The accessory nerve is the eleventh cranial nerve and controls key muscles of the neck and shoulder, enabling head rotation and shoulder elevation.

What is the Accessory Nerve?

The accessory nerve, also known as cranial nerve XI (CN XI), is a purely motor cranial nerve. It originates from both the brainstem and the spinal cord and innervates two important muscles: the sternocleidomastoid muscle and the trapezius muscle. These muscles are essential for movements of the head, neck, and shoulder.

Anatomy and Course

The accessory nerve consists of two components:

  • Cranial root: Arises from the nucleus ambiguus in the brainstem and exits the skull through the jugular foramen.
  • Spinal root: Originates from anterior horn cells in the spinal cord (segments C1 to C5 or C6), ascends through the foramen magnum into the skull, and then exits together with the cranial root through the jugular foramen.

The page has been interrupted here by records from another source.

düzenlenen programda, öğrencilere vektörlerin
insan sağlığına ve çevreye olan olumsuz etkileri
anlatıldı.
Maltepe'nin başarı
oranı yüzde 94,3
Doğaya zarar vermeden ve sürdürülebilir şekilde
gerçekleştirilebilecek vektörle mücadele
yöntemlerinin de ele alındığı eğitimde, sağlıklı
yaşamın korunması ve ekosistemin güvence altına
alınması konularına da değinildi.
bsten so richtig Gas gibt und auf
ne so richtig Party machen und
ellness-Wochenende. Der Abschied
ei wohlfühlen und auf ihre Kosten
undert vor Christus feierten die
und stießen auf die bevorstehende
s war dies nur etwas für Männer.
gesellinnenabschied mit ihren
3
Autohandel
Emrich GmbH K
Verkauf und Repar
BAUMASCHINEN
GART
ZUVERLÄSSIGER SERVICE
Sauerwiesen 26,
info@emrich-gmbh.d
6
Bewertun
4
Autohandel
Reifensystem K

After leaving the skull, the accessory nerve passes through the posterior triangle of the neck to innervate the sternocleidomastoid and trapezius muscles.

Function

The main functions of the accessory nerve include:

  • Sternocleidomastoid muscle: Rotates the head to the opposite side, tilts it to the same side, and flexes the neck.
  • Trapezius muscle: Elevates, depresses, and stabilizes the scapula; enables raising of the arm above the horizontal plane.

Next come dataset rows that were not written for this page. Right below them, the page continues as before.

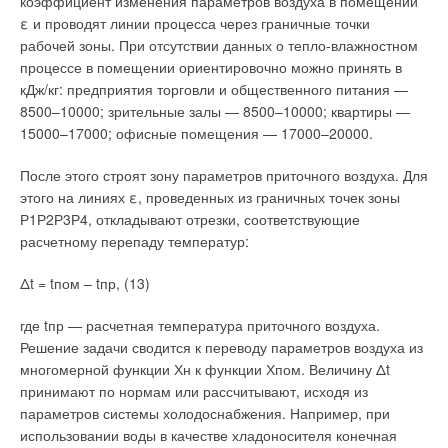
коэффициент изменения параметров воздуха в помещении
ε и проводят линии процесса через граничные точки
рабочей зоны. При отсутствии данных о тепло-влажностном
процессе в помещении ориентировочно можно принять в
кДж/кг: предприятия торговли и общественного питания —
8500–10000; зрительные залы — 8500–10000; квартиры —
15000–17000; офисные помещения — 17000–20000.
После этого строят зону параметров приточного воздуха. Для
этого на линиях ε, проведенных из граничных точек зоны
Р1Р2Р3Р4, откладывают отрезки, соответствующие
расчетному перепаду температур:
Δt = tпом – tпр, (13)
где tпр — расчетная температура приточного воздуха.
Решение задачи сводится к переводу параметров воздуха из
многомерной функции Хн к функции Хпом. Величину Δt
принимают по нормам или рассчитывают, исходя из
параметров системы холодоснабжения. Например, при
использовании воды в качестве хладоносителя конечная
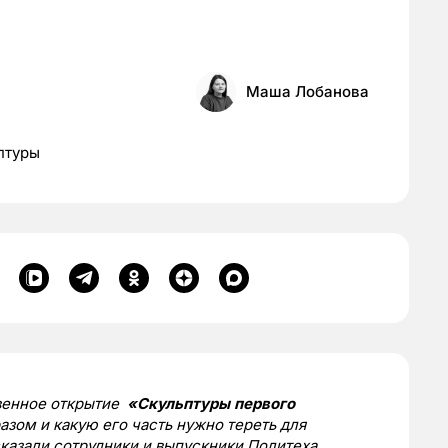
Маша Лобанова
птуры
венное открытие
«Скульптуры первого
разом и какую его часть нужно тереть для
казали сотрудники и выпускники Политеха.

Clinical Significance and Injuries

Damage to the accessory nerve can result from various causes and leads to characteristic deficits:

Causes of Injury

  • Surgical procedures in the neck area (e.g., lymph node dissection, carotid artery surgery)
  • Tumors or metastases near the jugular foramen
  • Trauma to the neck or shoulder
  • Inflammatory conditions (e.g., neuritis of the accessory nerve)
  • Radiation damage following radiotherapy to the neck region

Symptoms of Injury

  • Weakness or paralysis of the sternocleidomastoid: difficulty rotating the head to the opposite side
  • Weakness or paralysis of the trapezius: drooping shoulder, difficulty raising the arm, winged scapula (scapula alata)
  • Pain in the shoulder and neck region
  • Functional limitations such as difficulty carrying objects or lifting the arms

Diagnosis

Assessment of the accessory nerve is performed as part of the standard cranial nerve neurological examination:

  • Clinical testing of the sternocleidomastoid strength (head rotation against resistance) and the trapezius strength (shoulder shrug against resistance)
  • Inspection for muscle atrophy or winged scapula
  • Electrophysiological studies (electromyography, EMG) to evaluate nerve function
  • Imaging (MRI, CT) when a structural cause such as a tumor is suspected

Treatment

Treatment depends on the underlying cause of the nerve injury:

  • Conservative therapy: Physiotherapy and targeted muscle training to strengthen affected muscles and improve range of motion
  • Surgical treatment: In cases of confirmed nerve compression or transection, neurosurgical intervention (nerve reconstruction, neurolysis) may be considered
  • Treatment of the underlying cause: Surgical removal or radiation for tumors; anti-inflammatory medication (e.g., corticosteroids) for inflammatory conditions
  • Pain management: Analgesics or physical therapy measures for associated pain

References

  1. Standring, S. (Ed.) - Gray's Anatomy: The Anatomical Basis of Clinical Practice, 42nd Edition. Elsevier, 2020.
  2. Ropper, A. H.; Samuels, M. A.; Klein, J. P. - Adams and Victor's Principles of Neurology, 11th Edition. McGraw-Hill, 2019.
  3. World Health Organization (WHO) - International Classification of Diseases (ICD-11), Chapter 8: Diseases of the nervous system. WHO, 2022.